Saat upacara pelantikan presiden-wapres, 20 September 2019 lalu, Surya Paloh sempat mengatakan bahwa Nasdem siap menjadi kekuatan oposisi bagi pemerintah jika tidak ada partai lain yang menjadi oposisi. Hal itu dikatakannya melihat banyaknya partai-partai, termasuk Partai Gerindra, yang ingin merapat ke pemerintahan Jokowi-Amin.
Poros politik baru
Peneliti Center for Strategic and International Studies Arya Fernandes menilai, pasca pembentukan Kabinet Indonesia Maju, Nasdem saat ini sedang mencari bentuk keseimbangan baru antara posisi tawarnya di kabinet serta sepak terjangnya sebagai partai pemilik kursi di DPR. Tidak menutup kemungkinan, penjajakan kerja sama itu akan berbuah poros politik baru.
Ini membuat dinamika politik di parlemen ke depan akan lebih cair. Sebab, tidak ada partai yang akan benar-benar menjadi kekuatan pendukung pemerintah. Demikian pula, tidak ada partai yang akan benar-benar menjadi kekuatan \'oposisi\' di luar pemerintah.
"Terlebih, dalam waktu 3-4 tahun ke depan, akan ada pemilu lagi. Partai-partai harus membangun citra baru di depan publik. Nasdem pun memainkan dua posisi: sebagai partai pendukung pemerintah yang tergabung di kabinet dan melakukan akrobat politik juga di DPR," ujar Arya.
Adapun peneliti Populi Center Jefri Adriansyah berpendapat, langkah Nasdem untuk menjajaki kerjasama dengan PKS adalah untuk memperkuat posisi tawar Nasdem dalam skema politik strategis antarpartai koalisi pendukung pemerintah.
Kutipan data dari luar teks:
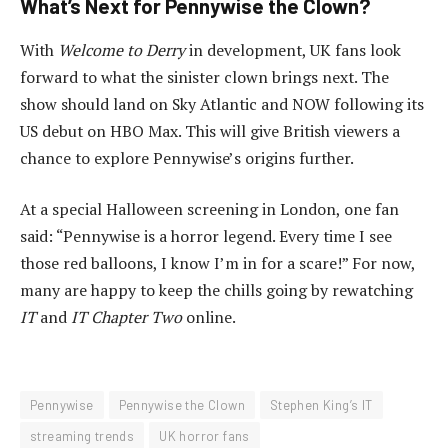
What’s Next for Pennywise the Clown?
With
Welcome to Derry
in development, UK fans look
forward to what the sinister clown brings next. The
show should land on Sky Atlantic and NOW following its
US debut on HBO Max. This will give British viewers a
chance to explore Pennywise’s origins further.
At a special Halloween screening in London, one fan
said: “Pennywise is a horror legend. Every time I see
those red balloons, I know I’m in for a scare!” For now,
many are happy to keep the chills going by rewatching
IT
and
IT Chapter Two
online.
Pennywise
Pennywise the Clown
Stephen King’s IT
streaming trends
UK horror fans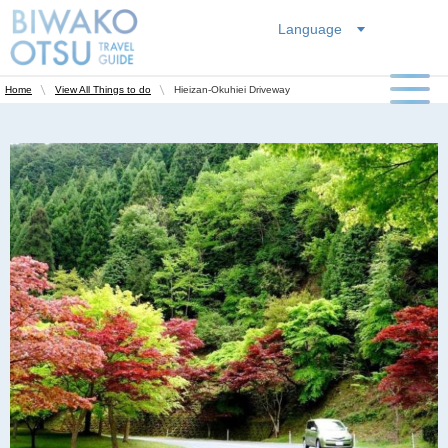
Language
Hieizan-Okuhiei Driveway
Home
View All Things to do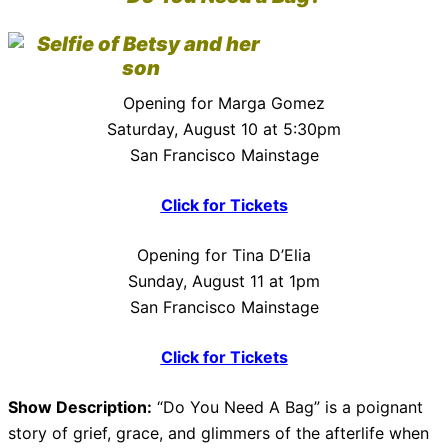
Opening for Marga Gomez
Saturday, August 10 at 5:30pm
San Francisco Mainstage
Click for Tickets
Opening for Tina D’Elia
Sunday, August 11 at 1pm
San Francisco Mainstage
Click for Tickets
Show Description:
“Do You Need A Bag” is a poignant
story of grief, grace, and glimmers of the afterlife when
Namun, kerja sama yang dibangun antara Nasdem dan PKS dinilai Jefri tidak alamiah, sebab kedua partai tersebut memiliki platform ideologi yang berbeda. Nasdem condong menjadi partai nasionalis, sementara PKS adalah partai dengan ideologi relijius.
Perbedaan platform politik antara Nasdem dan PKS pun menimbulkan pertanyaan mengenai bentuk konkret kerjasama yang disebut akan dibangun di parlemen. Selain itu, posisi tiga menteri Nasdem pada kabinet Jokowi-Amin, berarti mengikat mereka untuk mengikuti dan menjalankan visi-misi Presiden. Sedangkan oposisi sejatinya memiliki visi-misi yang berbeda.
“Ini menandakan bahwa bukan ideologi mauapun gagasan yang dibahas, tetapi kepentingan di luar itu. Sangat mungkin ada komuikasi mengenai kepentingan-kepentingan politik transaksional semata,” kata Jefri.